That would take 5.4 g (slightly more than a teaspoon, or about 2-1/2 large capsules. I'd go with 3 for ease).

Apparently 10 IU Vitamin E is required per gram of salmon oil, but it bugs me that I don't have a source for this information. So puppers needs 60 IU vitamin E per day. Converting IU to mg (d-alpha tocopherol) is X 1.49, leaving us needing 80.46 mg of vitamin E per day.

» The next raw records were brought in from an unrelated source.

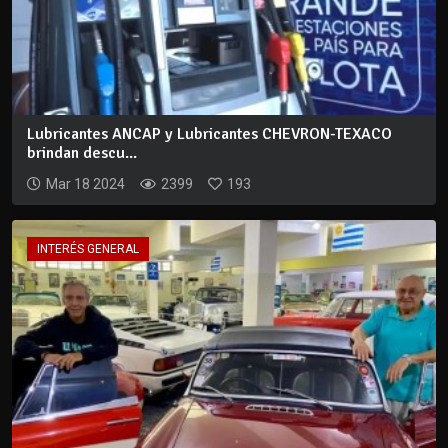
Lubricantes ANCAP y Lubricantes CHEVRON-TEXACO
brindan descu...
Mar 18 2024
2399
193
INTERÉS GENERAL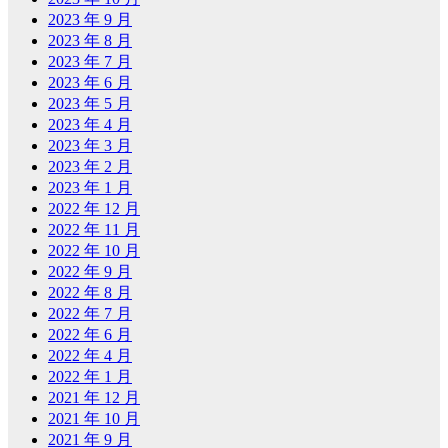
2023 年 9 月
2023 年 8 月
2023 年 7 月
2023 年 6 月
2023 年 5 月
2023 年 4 月
2023 年 3 月
2023 年 2 月
2023 年 1 月
2022 年 12 月
2022 年 11 月
2022 年 10 月
2022 年 9 月
2022 年 8 月
2022 年 7 月
2022 年 6 月
2022 年 4 月
2022 年 1 月
2021 年 12 月
2021 年 10 月
2021 年 9 月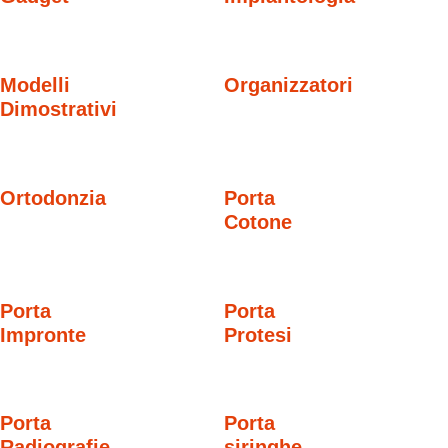
Modelli
Organizzatori
Dimostrativi
Ortodonzia
Porta
Cotone
Porta
Porta
Impronte
Protesi
Porta
Porta
Radiografie
siringhe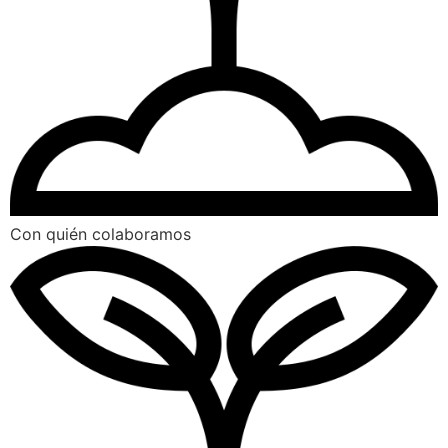
Con quién colaboramos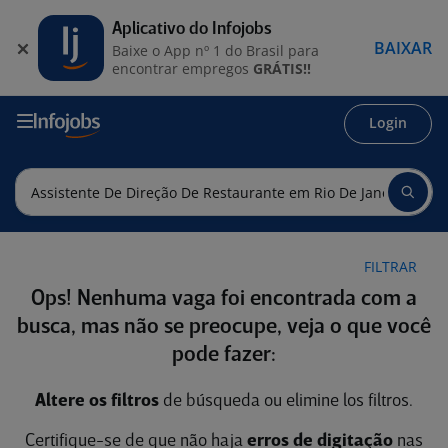
Aplicativo do Infojobs
BAIXAR
Baixe o App nº 1 do Brasil para
encontrar empregos
GRÁTIS!!
Login
FILTRAR
Ops! Nenhuma vaga foi encontrada com a
busca, mas não se preocupe, veja o que você
pode fazer:
Altere os filtros
de búsqueda ou elimine los filtros.
Certifique-se de que não haja
erros de digitação
nas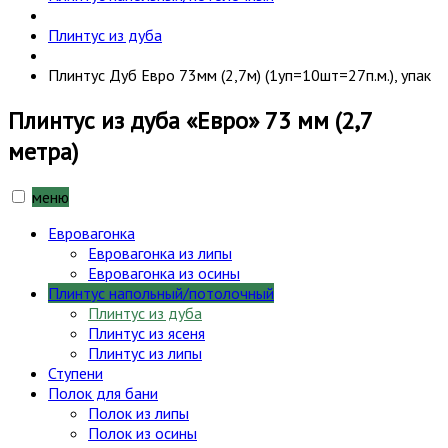
Плинтус из дуба
Плинтус Дуб Евро 73мм (2,7м) (1уп=10шт=27п.м.), упак
Плинтус из дуба «Евро» 73 мм (2,7
метра)
меню
Евровагонка
Евровагонка из липы
Евровагонка из осины
Плинтус напольный/потолочный
Плинтус из дуба
Плинтус из ясеня
Плинтус из липы
Ступени
Полок для бани
Полок из липы
Полок из осины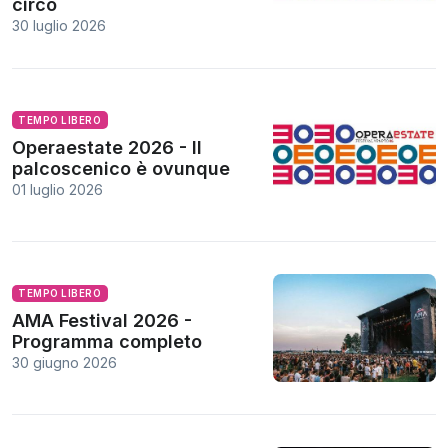
circo
30 luglio 2026
TEMPO LIBERO
Operaestate 2026 - Il
palcoscenico è ovunque
01 luglio 2026
TEMPO LIBERO
AMA Festival 2026 -
Programma completo
30 giugno 2026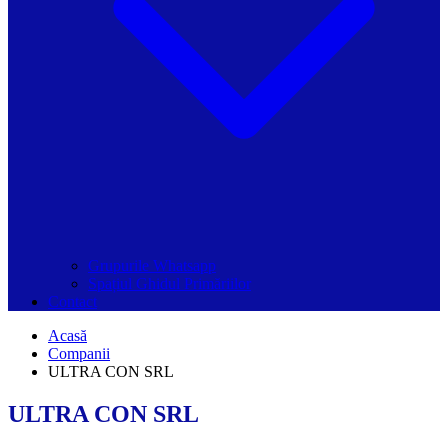
Grupurile Whatsapp
Spațiul Ghidul Primăriilor
Contact
Acasă
Companii
ULTRA CON SRL
ULTRA CON SRL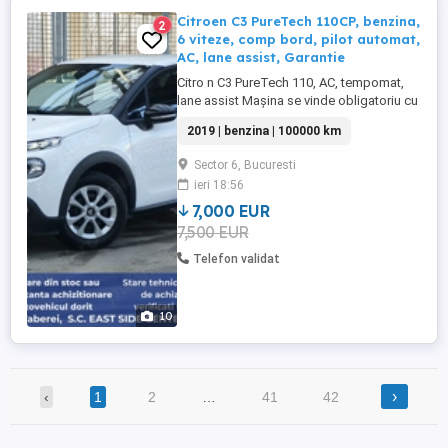
Citroen C3 PureTech 110CP, benzina,
2
6 viteze, comp bord, pilot automat,
AC, lane assist, Garantie
Citro n C3 PureTech 110, AC, tempomat,
lane assist Mașina se vinde obligatoriu cu
garanție minim 1 an la motor, cutie,
2019 | benzina | 100000 km
compresor, direcție, calculatoare, sistem
electric, frânare, ESP, ABS și multe alte
Sector 6, Bucuresti
subansamble. DESCRIERE si DOTARI:
ieri 18:56
*Echipare Feel Bussines, scaune fata,
bara fata spate ...
7,000 EUR
7,500 EUR
Telefon validat
10
›
‹
1
2
…
41
42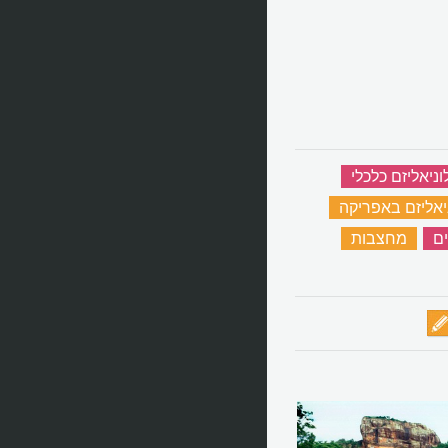
וניאליזם כלכלי
‏
יאליזם באפריקה
‏
ים
‏
מחצבות
‏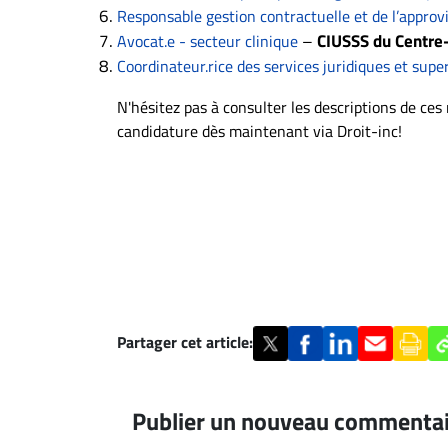
Responsable gestion contractuelle et de l’appro
–
CIUSSS du Centre
Avocat.e - secteur clinique
Coordinateur.rice des services juridiques et super
N'hésitez pas à consulter les descriptions de ce
candidature dès maintenant via Droit-inc!
Partager cet article:
Publier un nouveau commenta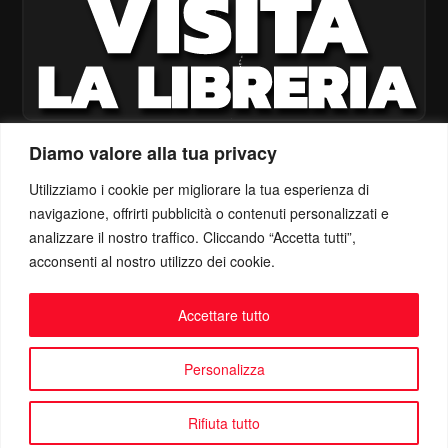
Diamo valore alla tua privacy
Utilizziamo i cookie per migliorare la tua esperienza di
navigazione, offrirti pubblicità o contenuti personalizzati e
analizzare il nostro traffico. Cliccando “Accetta tutti”,
acconsenti al nostro utilizzo dei cookie.
Accettare tutto
Personalizza
Rifiuta tutto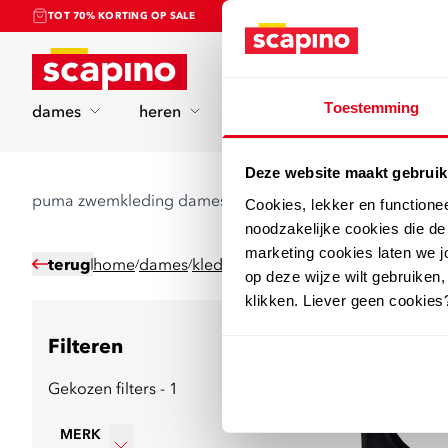
TOT 70% KORTING OP SALE
Home
Toestemming
dames
heren
kinderen
sport
Deze website maakt gebruik
puma zwemkleding dames
Cookies, lekker en functione
noodzakelijke cookies die d
marketing cookies laten we jo
terug
home
dames
kleding
badkleding
/
/
/
op deze wijze wilt gebruiken,
klikken. Liever geen cookies
Filteren
10
producten
Gekozen filters - 1
MERK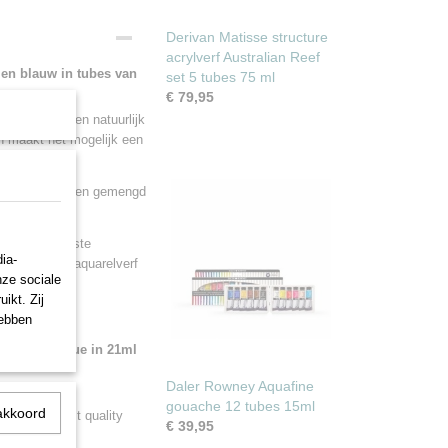
Derivan Matisse structure
acrylverf Australian Reef
 en blauw in tubes van
set 5 tubes 75 ml
€ 79,95
n pigmenten en natuurlijk
n maakt het mogelijk een
en kunnen worden gemengd
n, op de meeste
ia-
gemengd met aquarelverf
nze sociale
transparantie.
ikt. Zij
hebben
yellow and blue in 21ml
Daler Rowney Aquafine
gouache 12 tubes 15ml
akkoord
of the highest quality
€ 39,95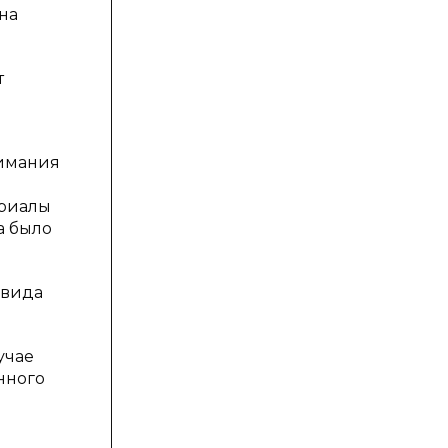
на
т
нимания
ериалы
а было
 вида
учае
нного
.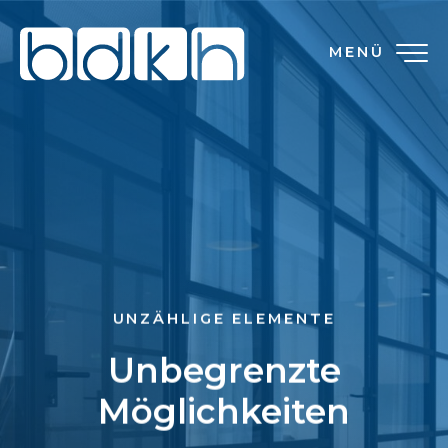
MENÜ
UNZÄHLIGE ELEMENTE
Unbegrenzte
Möglichkeiten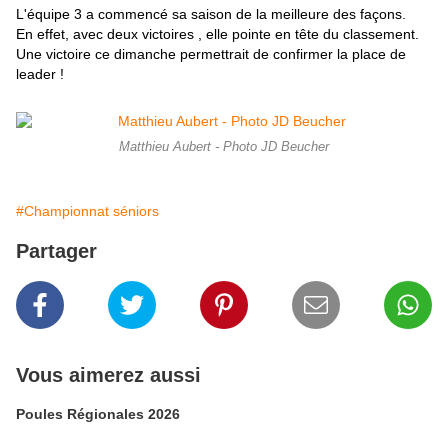
L'équipe 3 a commencé sa saison de la meilleure des façons.
En effet, avec deux victoires , elle pointe en tête du classement.
Une victoire ce dimanche permettrait de confirmer la place de
leader !
Matthieu Aubert - Photo JD Beucher
#Championnat séniors
Partager
Vous aimerez aussi
Poules Régionales 2026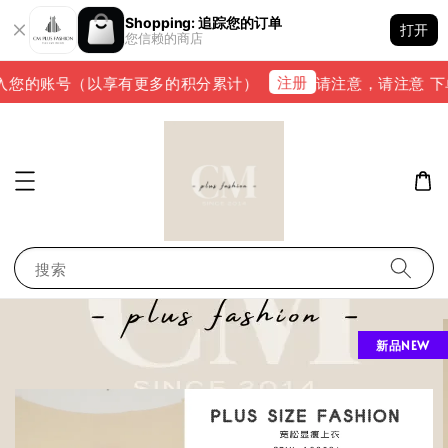
Shopping: 追踪您的订单
打开
您信赖的商店
注册
您的账号（以享有更多的积分累计）
请注意，请注意 下单完成
搜索
新品NEW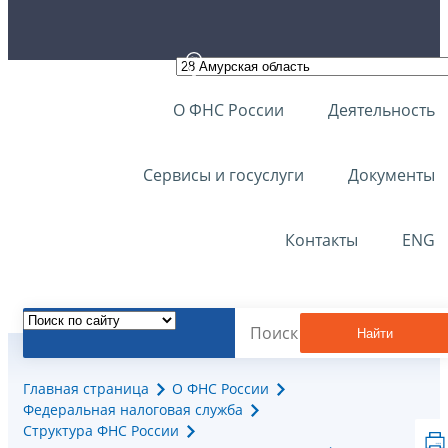
О ФНС России
Деятельность
Сервисы и госуслуги
Документы
Контакты
ENG
Найти
Главная страница
О ФНС России
Федеральная налоговая служба
Структура ФНС России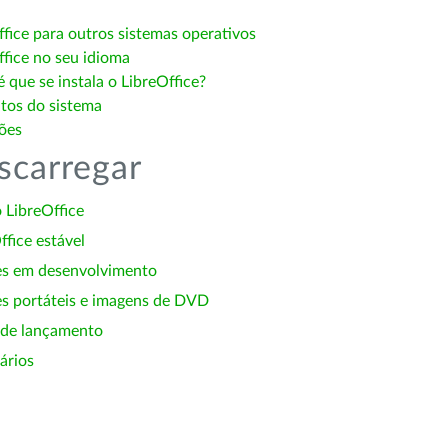
ffice para outros sistemas operativos
ffice no seu idioma
 que se instala o LibreOffice?
itos do sistema
ões
scarregar
 LibreOffice
ffice estável
es em desenvolvimento
s portáteis e imagens de DVD
 de lançamento
ários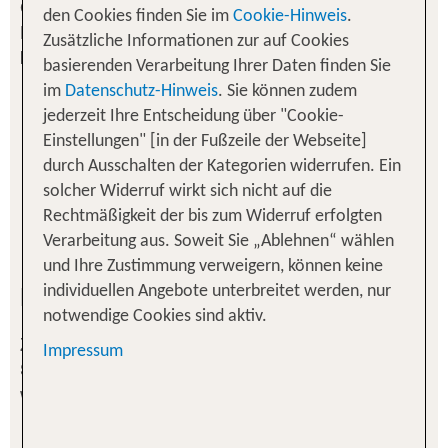
GmbH kontaktiert werden. Bitte wählen Sie den
den Cookies finden Sie im
Cookie-Hinweis
.
Kanal/ die Kanäle, über den/ die Sie zukünftig
Zusätzliche Informationen zur auf Cookies
keine Angebote mehr von uns erhalten wollen.
basierenden Verarbeitung Ihrer Daten finden Sie
im
Datenschutz-Hinweis
. Sie können zudem
per E-Mail
jederzeit Ihre Entscheidung über "Cookie-
per Telefon
Einstellungen" [in der Fußzeile der Webseite]
durch Ausschalten der Kategorien widerrufen. Ein
per Post
solcher Widerruf wirkt sich nicht auf die
Rechtmäßigkeit der bis zum Widerruf erfolgten
per SMS/ Messenger
Verarbeitung aus. Soweit Sie „Ablehnen“ wählen
und Ihre Zustimmung verweigern, können keine
Meine Kontaktdaten
individuellen Angebote unterbreitet werden, nur
notwendige Cookies sind aktiv.
Zur eindeutigen Identifikation Ihrer Person und zur
Impressum
Sicherheit Ihrer personenbezogenen Daten bitten
wir Sie, folgende Daten anzugeben.
Herr
Frau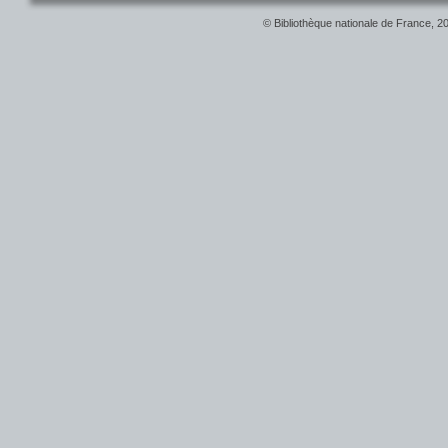
© Bibliothèque nationale de France, 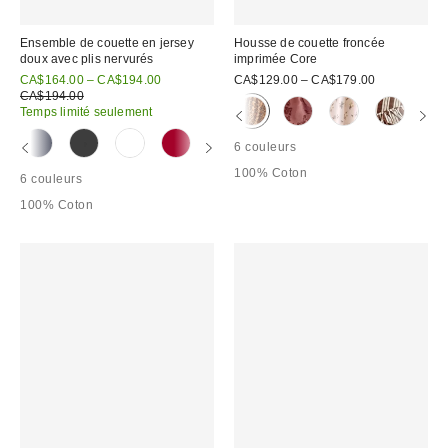
Ensemble de couette en jersey
Housse de couette froncée
doux avec plis nervurés
imprimée Core
Prix
CA$164.00 – CA$194.00
CA$129.00 – CA$179.00
soldé
Prix
CA$194.00
courant
:
Temps limité seulement
:
6 couleurs
100% Coton
6 couleurs
100% Coton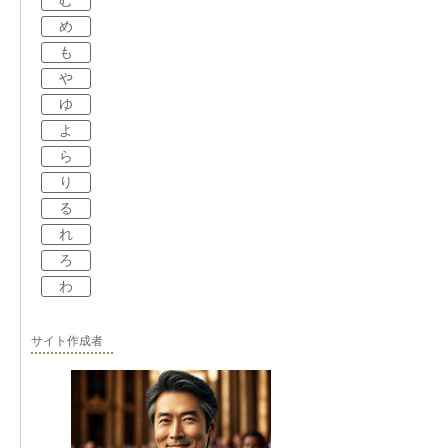
む
め
も
や
ゆ
よ
ら
り
る
れ
ろ
わ
サイト作成者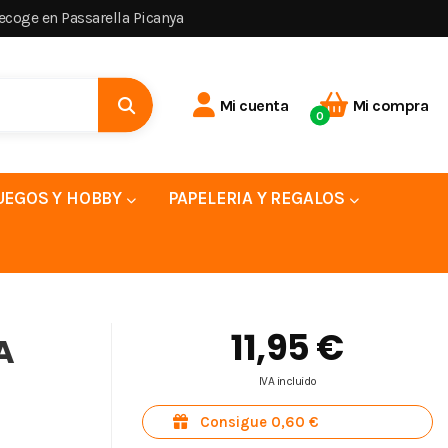
recoge en Passarella Picanya
Mi cuenta
Mi compra
0
UEGOS Y HOBBY
PAPELERIA Y REGALOS
11,95 €
A
IVA incluido
Consigue 0,60 €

So.... I will increase the amount of salmon oil from 4 grams to 6 grams, and use 200 IU vitamin E (unless I magically find 100 IU capsules).

A lot of work to find out basically nothing. :lol:

So how do wild dogs / wolves make it work? Are maggots and micro-prey magically rich in vitamin E or something? Or do they degenerate more quickly from free-radical activity? Or is the diet lower in omega 3's therfore using less vitamin E? Or did we breed the domestic dog to be so completely incapable of surviving without human assistance? What gives?


----------



## Anne Vaini

How much salmon does it take to make a gram of salmon oil?


----------



## Michael Wise

Anne Vaini said:


> (unless I magically find 100 IU capsules)................
> So how do wild dogs / wolves make it work? Are maggots and micro-prey magically rich in vitamin E or something? Or do they degenerate more quickly from free-radical activity? Or is the diet lower in omega 3's therfore using less vitamin E? Or did we breed the domestic dog to be so completely incapable of surviving without human assistance? What gives?


I have to order 100 IU online.

I wonder if naturally pastured animals also contain more vitamin e in their fat stores?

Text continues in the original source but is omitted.